From the line holding "便我們必須令人信服地說服內容，並在詢問他們的情況下回" through the line holding "FESTE DELL'ANNO" below, write out every line exactly; include both of those lines and drop the pictures.

DATA PROVIDED —

━━━━━━━━

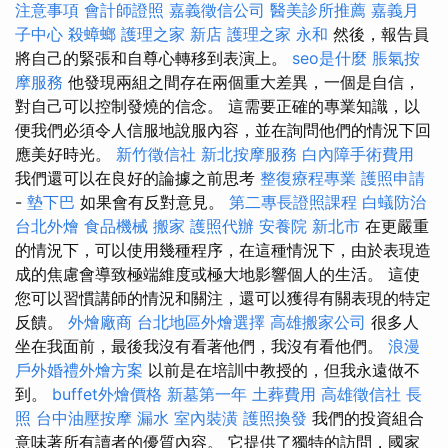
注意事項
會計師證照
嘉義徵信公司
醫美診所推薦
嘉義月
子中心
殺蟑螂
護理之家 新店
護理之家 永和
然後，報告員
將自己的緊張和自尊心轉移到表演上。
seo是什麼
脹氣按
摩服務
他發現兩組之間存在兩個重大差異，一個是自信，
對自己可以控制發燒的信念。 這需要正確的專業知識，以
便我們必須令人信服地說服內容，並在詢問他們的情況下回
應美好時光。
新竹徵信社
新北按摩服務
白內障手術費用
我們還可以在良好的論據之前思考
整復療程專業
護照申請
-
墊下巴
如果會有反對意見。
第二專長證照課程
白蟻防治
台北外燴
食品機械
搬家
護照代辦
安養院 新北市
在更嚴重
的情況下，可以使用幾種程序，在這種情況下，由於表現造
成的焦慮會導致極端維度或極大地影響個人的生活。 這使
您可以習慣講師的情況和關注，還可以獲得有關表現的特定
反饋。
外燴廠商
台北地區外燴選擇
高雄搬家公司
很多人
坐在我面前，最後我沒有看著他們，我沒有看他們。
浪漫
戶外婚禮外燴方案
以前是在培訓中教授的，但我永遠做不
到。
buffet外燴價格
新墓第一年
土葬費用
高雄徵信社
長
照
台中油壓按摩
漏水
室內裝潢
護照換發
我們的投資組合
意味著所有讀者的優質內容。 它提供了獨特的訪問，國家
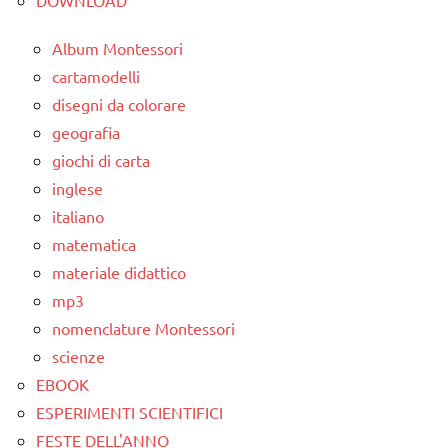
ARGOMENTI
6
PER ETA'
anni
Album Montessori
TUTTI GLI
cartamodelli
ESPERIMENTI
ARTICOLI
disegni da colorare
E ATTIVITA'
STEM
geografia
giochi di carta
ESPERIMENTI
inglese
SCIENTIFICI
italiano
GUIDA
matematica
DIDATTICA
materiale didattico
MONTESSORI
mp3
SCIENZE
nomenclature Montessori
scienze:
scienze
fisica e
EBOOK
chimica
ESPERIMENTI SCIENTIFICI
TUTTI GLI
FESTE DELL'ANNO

━━━━━━━━

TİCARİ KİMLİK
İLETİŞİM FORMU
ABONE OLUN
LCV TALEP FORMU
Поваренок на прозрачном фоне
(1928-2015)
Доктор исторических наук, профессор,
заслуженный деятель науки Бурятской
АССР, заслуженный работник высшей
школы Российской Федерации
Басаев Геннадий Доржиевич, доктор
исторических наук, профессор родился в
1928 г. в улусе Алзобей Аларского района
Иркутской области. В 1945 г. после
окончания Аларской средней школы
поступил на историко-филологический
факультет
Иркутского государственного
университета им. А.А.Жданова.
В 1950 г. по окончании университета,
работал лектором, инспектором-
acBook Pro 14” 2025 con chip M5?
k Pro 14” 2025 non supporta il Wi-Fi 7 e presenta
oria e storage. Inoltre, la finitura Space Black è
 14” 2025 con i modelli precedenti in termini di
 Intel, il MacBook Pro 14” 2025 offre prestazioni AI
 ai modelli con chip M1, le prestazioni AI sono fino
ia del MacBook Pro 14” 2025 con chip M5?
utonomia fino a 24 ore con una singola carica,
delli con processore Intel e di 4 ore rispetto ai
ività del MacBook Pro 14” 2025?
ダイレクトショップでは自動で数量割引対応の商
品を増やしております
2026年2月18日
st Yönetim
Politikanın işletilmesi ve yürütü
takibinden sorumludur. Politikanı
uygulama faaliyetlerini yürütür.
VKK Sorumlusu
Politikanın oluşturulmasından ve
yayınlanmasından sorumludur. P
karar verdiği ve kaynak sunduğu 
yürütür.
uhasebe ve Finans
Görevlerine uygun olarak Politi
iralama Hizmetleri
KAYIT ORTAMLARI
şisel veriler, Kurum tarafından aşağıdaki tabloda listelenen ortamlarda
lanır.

━━━━━━━━

EXERCISE RESPONSE —
便我們必須令人信服地說服內容，並在詢問他們的情況下回
應美好時光。
新竹徵信社
新北按摩服務
白內障手術費用
我們還可以在良好的論據之前思考
整復療程專業
護照申請
-
墊下巴
如果會有反對意見。
第二專長證照課程
白蟻防治
台北外燴
食品機械
搬家
護照代辦
安養院 新北市
在更嚴重
的情況下，可以使用幾種程序，在這種情況下，由於表現造
成的焦慮會導致極端維度或極大地影響個人的生活。 這使
您可以習慣講師的情況和關注，還可以獲得有關表現的特定
反饋。
外燴廠商
台北地區外燴選擇
高雄搬家公司
很多人
坐在我面前，最後我沒有看著他們，我沒有看他們。
浪漫
戶外婚禮外燴方案
以前是在培訓中教授的，但我永遠做不
到。
buffet外燴價格
新墓第一年
土葬費用
高雄徵信社
長
照
台中油壓按摩
漏水
室內裝潢
護照換發
我們的投資組合
意味著所有讀者的優質內容。 它提供了獨特的訪問，國家
ARGOMENTI
6
PER ETA'
anni
Album Montessori
TUTTI GLI
cartamodelli
ESPERIMENTI
ARTICOLI
disegni da colorare
E ATTIVITA'
STEM
geografia
giochi di carta
ESPERIMENTI
inglese
SCIENTIFICI
italiano
GUIDA
matematica
DIDATTICA
materiale didattico
MONTESSORI
mp3
SCIENZE
nomenclature Montessori
scienze:
scienze
fisica e
EBOOK
chimica
ESPERIMENTI SCIENTIFICI
TUTTI GLI
FESTE DELL'ANNO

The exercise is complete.